You are instructed that, even if Brett Hooyerink supplied Mark Sargeant with the means of committing a sexual assault, Brett Hooyerink is not liable if he has no reason to suppose that a sexual assault will be committed.
Answer "Yes" or "No." [Emphasis added.]
The refused instruction is italicized.
In her brief, Ms. Goesling concedes that the trial judge read the correct charge to the jury and provided the jury with copies of the correct charge.
To impose order, we will break our chronicle into four episodes. The first episode began over the weekend before the case went to the jury, when the trial judge decided that she would not include the refused instruction in the charge. That decision was announced at the Monday charge conference. Also on that Monday, the charge was read to the jury, the case was argued, and jury deliberations began. But on that Monday, the trial court's regular court reporter called in sick.

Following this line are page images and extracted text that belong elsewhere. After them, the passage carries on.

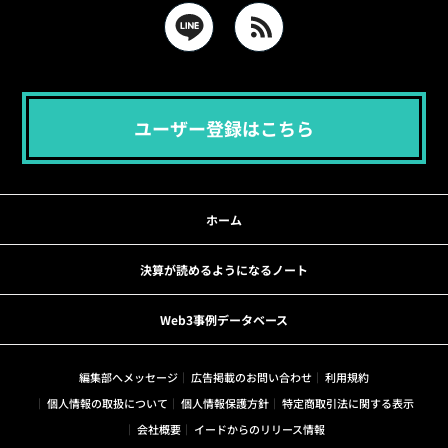
ユーザー登録はこちら
ホーム
決算が読めるようになるノート
Web3事例データベース
編集部へメッセージ
広告掲載のお問い合わせ
利用規約
個人情報の取扱について
個人情報保護方針
特定商取引法に関する表示
会社概要
イードからのリリース情報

A combination of other hearings, the process of obtaining a substitute reporter and one whose transcription equipment was compatible with the court's equipment, and not having access to the normal court reporter's password-protected files produced confusion.
As the trial judge explained, confusion arose when the proposed charge was reprinted to delete the refused instruction-what the trial judge described as the original of the revised charge. As the trial judge explained,
And so the reprint of the Charges -- so the "Copy" I read to the jury --we redid them. Okay? And I had the "Original," and then the jury had the copies[,] and all the lawyers were provided with copies.
So my understanding is I read the right "Copy" to the jury. I provided them all with the right "Copy." And the -- and then on that day I typically would hand the "Copy" -- or the "Original" to the court reporter, and she would take it back with the exhibits. Okay?
And so I don't -- all I can say is that day was scattered. We had a fill-in court reporter. Just -- I don't know why it didn't make it back there [i.e., the jury room].
The trial judge believed that she had signed the physical version of the original of the revised charge, which we will describe as the First Original. The trial judge reiterated that the charge that she had read to the jury, as well as the copy of the charge that was given to the jurors and the lawyers, did not include the refused instruction. Again, the transcript of the trial court's reading of the charge reflects that the refused instruction was not included in the charge that was read to the jury.
As the trial judge later testified, she did not know what happened to the First Original from which she had read:
Q. Yes, ma'am. Judge . . ., all I'm trying to get to is that when you were reading to the jury the [c]ourt's Charge, you were reading a document that you had signed, correct?
A. Correct.
Q. It was -- it was the "Original" -- it wasn't Exhibit 1, but it was the "Original" Charge that you were going to give to the jury, correct?
A. That's correct.
Q. We don't have that document [anymore], do we?
A. I don't believe so.
Q. Do you know what happened to it?
A. I don't.
Q. Was it ever given to the jury?
A. No.
Thus, the physical fate of the First Original remains a mystery.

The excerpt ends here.